Incroyable cette volonté et facilité!
FELICITATIONS
Commentaire de Arcelle posté le 29-07-2014 à 20:39:33
Merci Bikoon pour ce CR rempli d'émotion et remarquablement bien écrit, un vrai plaisir à lire !
Juste un bémol : à te lire, ça a l'air facile de courir 177 km (à 9,25 km/h !!!), tu as coupé les moments difficiles ou bien ... ?
Commentaire de Jean-Phi posté le 04-08-2014 à 10:13:11
Superbe perf ou tout semble parfaitement simple ! As-tu un secret ???
Bravo !
Commentaire de st ar posté le 11-08-2014 à 22:17:16
Quelle belle course Bikoon ! Un grand bravo...a bientôt sur Cham ...;-)
Soffian
Commentaire de patfinisher posté le 04-09-2014 à 16:22:08
Whaou... Quelle course.... un Cr kikouresque, une perf hors norme et toujours un grand plaisir de te lire et de te croiser en off ou en version officielle..... Bravo....ne change rien ;-)

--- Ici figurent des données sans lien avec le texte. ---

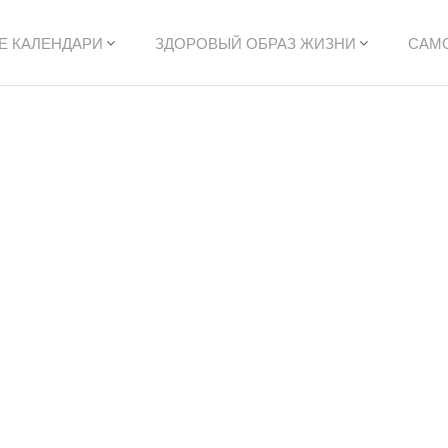
Е КАЛЕНДАРИ
ЗДОРОВЫЙ ОБРАЗ ЖИЗНИ
САМ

Commentaire de Fa² posté le 22-06-2016 à 21:35:38
J'y retourne après demain et cette fois ci j’emmène ma chérie, ton compte rendu fait rêver :-)
Commentaire de augustin posté le 05-11-2019 à 16:30:41
Quel récit! quell perf! moi qui prepare cette course je me suis délecté de ton compte-rendu. Grand bravo!